Here is a key thought from Graham that journalists should note: “The McCarrick story became a Catholic litmus test for attitudes about homosexuality, church politics, and Pope Francis himself, seen as a McCarrick ally.”

Following this logic: Does this mean that continuing to investigate the lives and work of McCarrick and his disciples (some in red hats) automatically helps pro-Catechism Catholics, and that is bad? That would explain the lack of coverage from key newsrooms, especially in greater New York City — the region that shaped this man’s life and career.

I also wonder if Graham should have mentioned, in this section of her long feature, that McCarrick himself — in a public address in 2013 — claimed to have been part of a behind-Vatican-doors network that ELECTED Francis. Were those on-the-record words relevant to this story?
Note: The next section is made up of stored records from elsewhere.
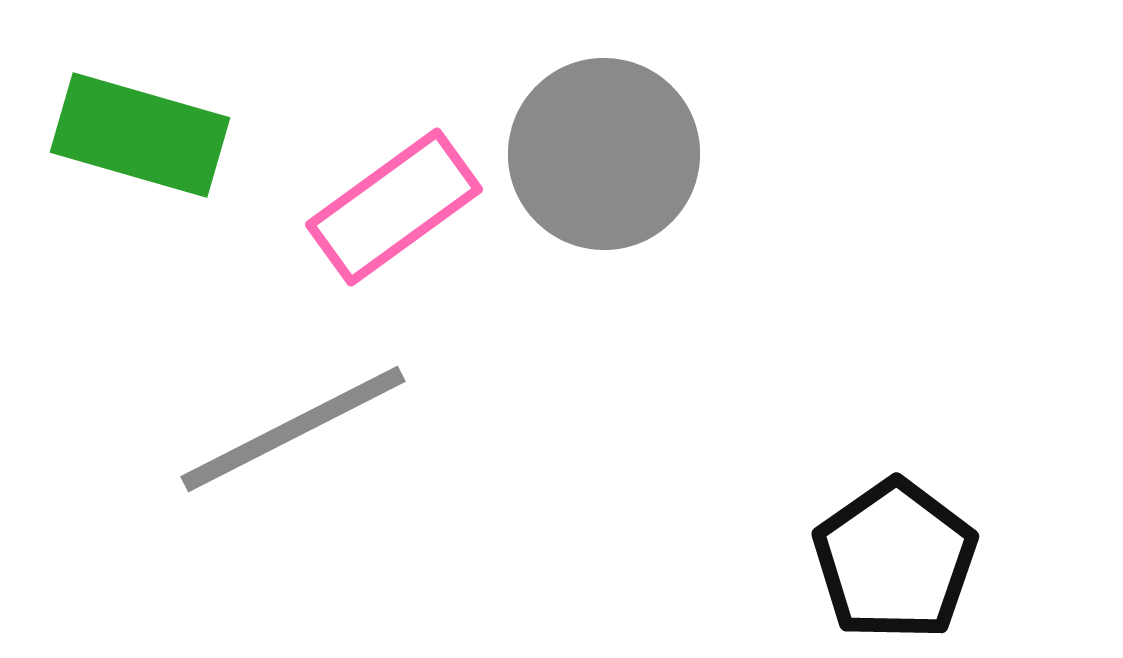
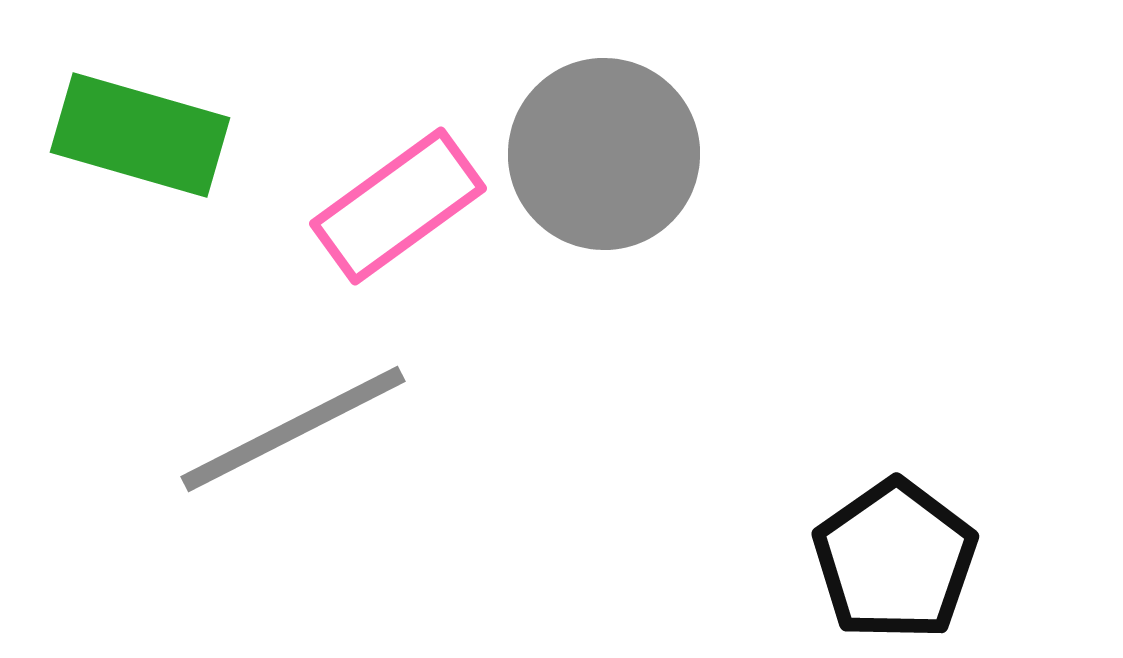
pink rectangle: moved 4 px right, 1 px up
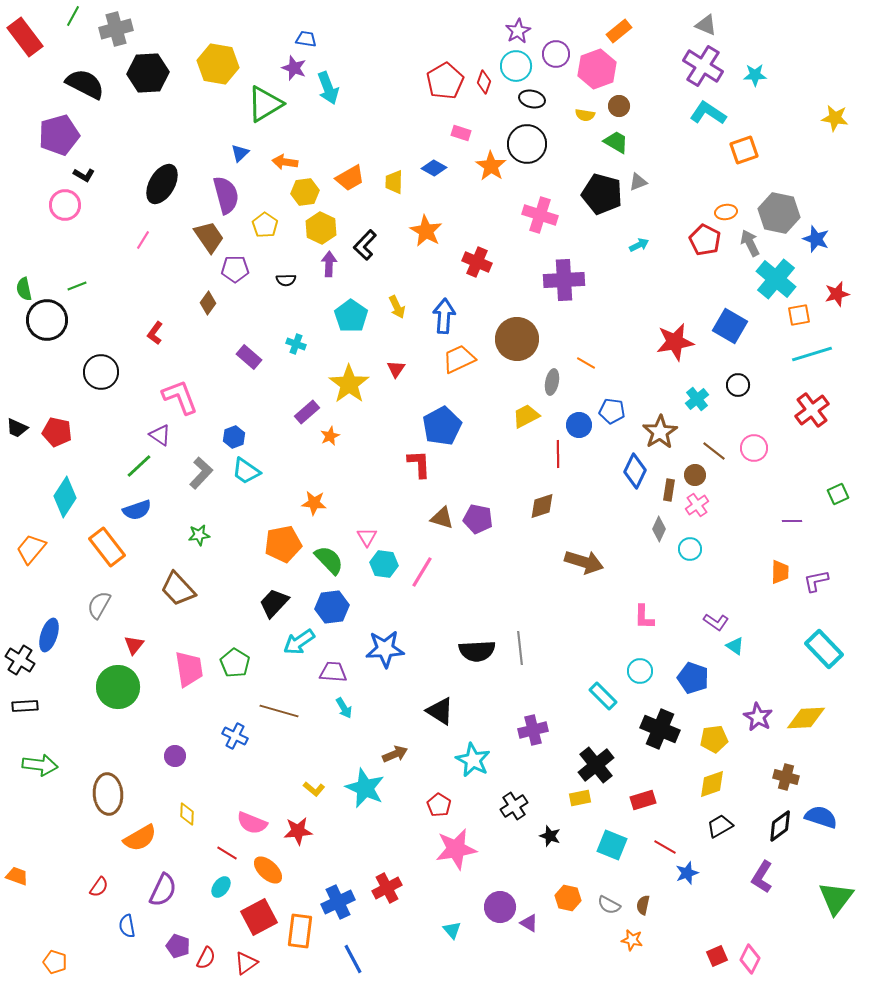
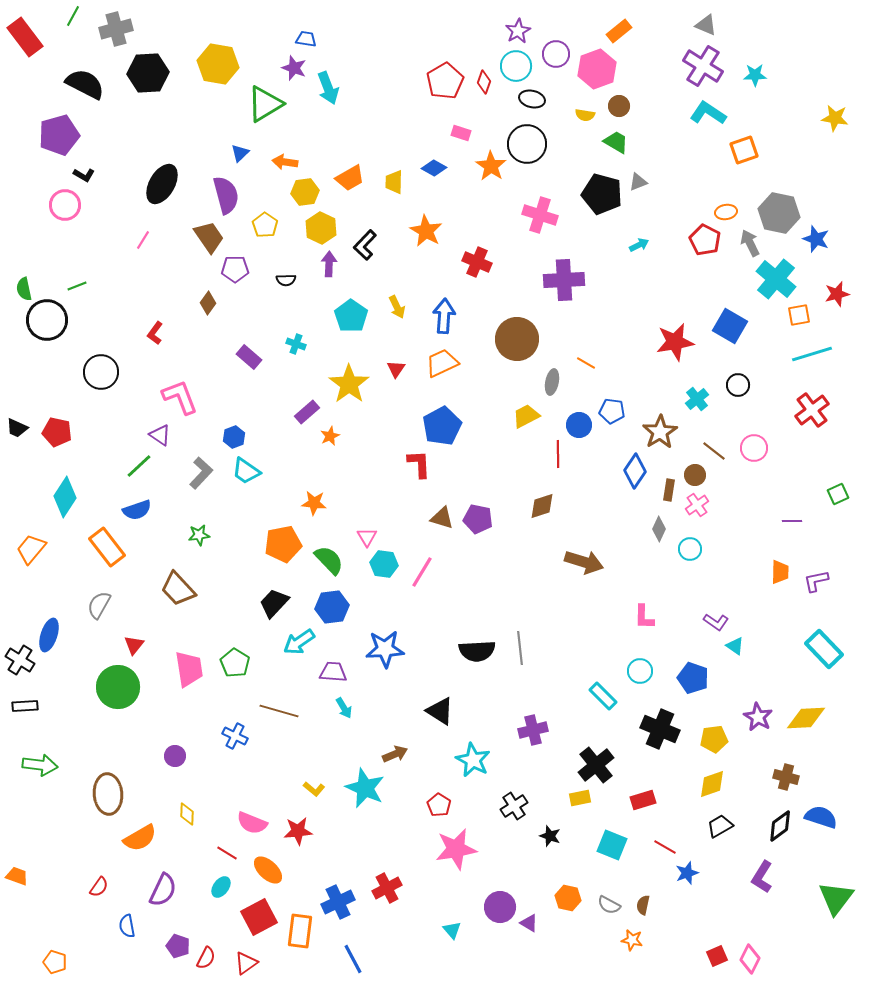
orange trapezoid at (459, 359): moved 17 px left, 4 px down
blue diamond at (635, 471): rotated 8 degrees clockwise
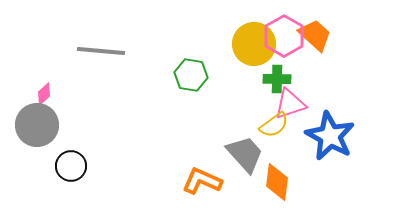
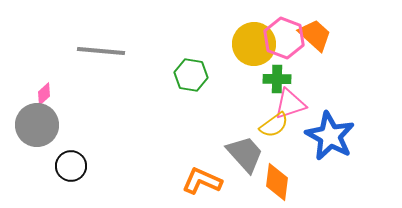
pink hexagon: moved 2 px down; rotated 9 degrees counterclockwise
One final point. Those inclined to feel compassion for McCarrick will appreciate how Graham ends this piece.

The question: Does McCarrick go to Confession? Here is the next-to-last paragraph:

A priest comes to the friary to hear confession once a week, and McCarrick participates. Confessionals — and the Catholic Church — are places where both honesty and secrecy are holy. It is impossible for me not to wonder what he says there, when he has the sacred freedom to tell the truth about his life, now winding to a close in lonesome notoriety. He reminded me several times in our conversation that he was a priest for 60 years, but no matter what he sees when he looks backward, he must know that he will not be remembered as a shepherd. In this small town in western Kansas, he’s a living icon of both the crime of clerical sexual abuse and the church’s toxic willingness to cover it up. He’s not optimistic about having the chance to move back east. “I don’t know how many years are in my calendar,” he said. “One tries one’s best to accept where one is.”

Read it all. And don’t just skip to the short interview at the end.

Congratulations to Graham for landing this exclusive, while so many reporters are just letting the clock on this story tick down to zero.